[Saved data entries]
══════════════════════════════

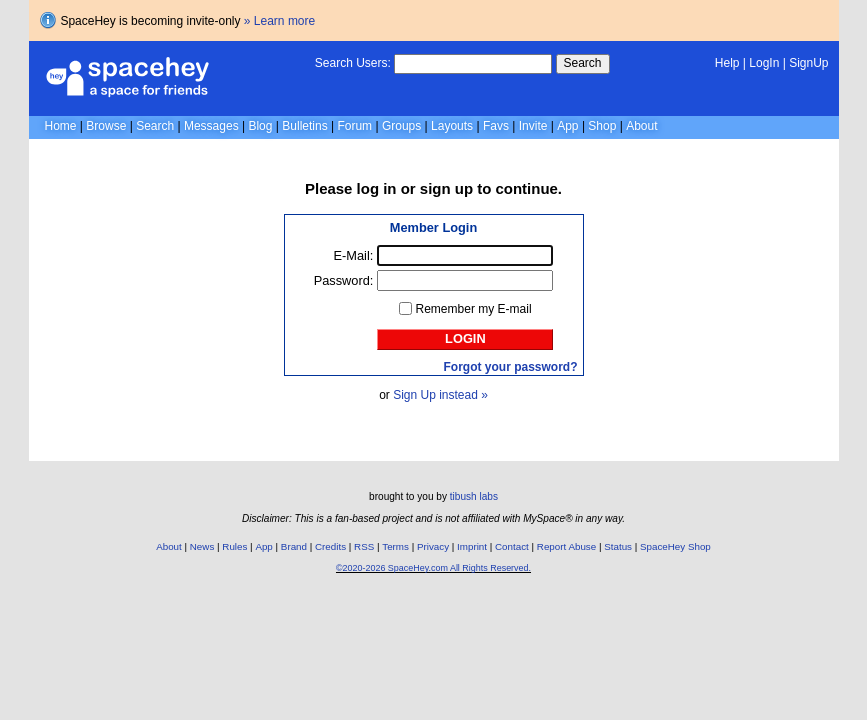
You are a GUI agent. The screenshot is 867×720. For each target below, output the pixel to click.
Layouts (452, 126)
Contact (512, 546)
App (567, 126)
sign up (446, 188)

══════════════════════════════

# DIRECTIONS:
Without including any pictures, copy every line above exactly.

# TASK SOLUTION:
You are a GUI agent. The screenshot is 867×720. For each target below, output the pixel to click.
Layouts (452, 126)
Contact (512, 546)
App (567, 126)
sign up (446, 188)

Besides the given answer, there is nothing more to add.